For in his own eyes he flatters himself
too much to detect or hate his sin.
A difference in translation between the NIV and the Japanese really jumped out at me just now. Where the NIV starts with “An oracle is within my heart concerning the sinfulness of the wicked,” the Japanese says, “Sin speaks in the heart of the wicked.” That’s a very interesting twist, and has real truth to it. That said, it is the rest of the passage that speaks most to me, because it describes my past condition so accurately. It points up two things that are essential for living the full life of holiness and righteousness that God has planned for us: fear of God and humility. Sadly, both of those are in short supply in the world at large. They are also closely intertwined. Without a fear of God, a recognition that He is our Creator and everything good comes from Him, without exception, (James 1:17) we quickly devolve into a totally self-centered world view that makes our own pleasure and satisfaction the ultimate good. Reading Ecclesiastes will tell you the emptiness of that! Such a world view is the outgrowth of hubris, a pride that says we don’t need God, and that we are the final arbiter of everything. We describe such a person as a sociopath, but all of us have that tendency within us. True mental health requires an awareness that we have value and abilities, but we aren’t the be-all and end-all of everything. A sociopath has lost that awareness. To the degree we hang onto that awareness, there is hope for us.

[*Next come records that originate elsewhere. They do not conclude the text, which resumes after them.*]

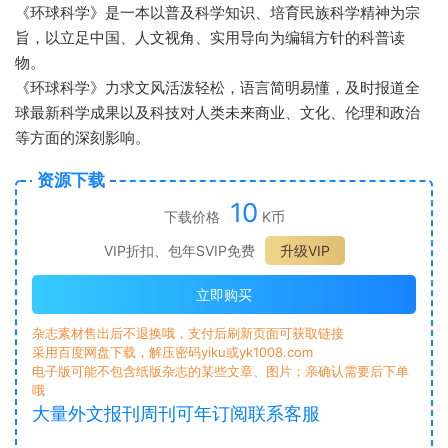
《环球科学》是一本以普及科学知识、培育民族科学精神为宗
旨，以立足中国、人文视角、实用导向为编辑方针的科普读
物。
《环球科学》力求文风活泼轻松，语言简明易懂，及时报道全
球最新科学成果以及科技对人类未来商业、文化、伦理和政治
等方面的深刻影响。
资源下载
10
下载价格
K币
VIP折扣、包年SVIP免费
升级VIP
立即购买
杂志素材售出后不退换哦，支付后刷新页面可获取链接
采用百度网盘下载，解压密码yiku或yk1008.com
电子版可能不包含纸版杂志的某些文章、图片；亲确认需要后下单
哦
大量外文报刊周刊可年订阅联系客服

As I am frequently reminded, I have loved God from childhood, but for a long period I didn’t really fear Him. I knew that He was watching everything I did, but that didn’t keep me from doing things I knew full well weren’t pleasing to Him. I descended into that special stupidity of those with a high IQ, thinking that I had all the right answers – which is how I just described a sociopath! It is no exaggeration to say that I could have become a monster. However, God, in His incredible mercy and grace, tapped me on the shoulder one night and, when I turned, He had a mirror for me to see my own soul. I literally fell to my knees and cried out, “My Lord and my God!” I don’t want to think of what my course could have been had He not done that. Now, I still struggle with pride at times, but I have a genuine desire to recognize my own sins so that I may repent of them. As a pastor I desire the same thing for others, but I’ve got to remember that it is the Holy Spirit who convicts of sin, righteousness and judgment. (John 16:8-11) I am to speak the truth in love, not drawing back from confrontation when it is called for, but not trying to do the Holy Spirit’s work for Him. My massive repentance was triggered by someone’s personal testimony, but they didn’t know me personally at all and certainly weren’t “aiming for” me. I am to pray for people and trust God with them, so that He may do for them what He alone knows is necessary for their salvation.
Father, thank You for this reminder. Thank You for how I see Your grace playing out in the lives of those around me. May we all submit fully to you in full humility, so that You may do Your perfect will in and through us, for Your glory. Thank You. Hallelujah!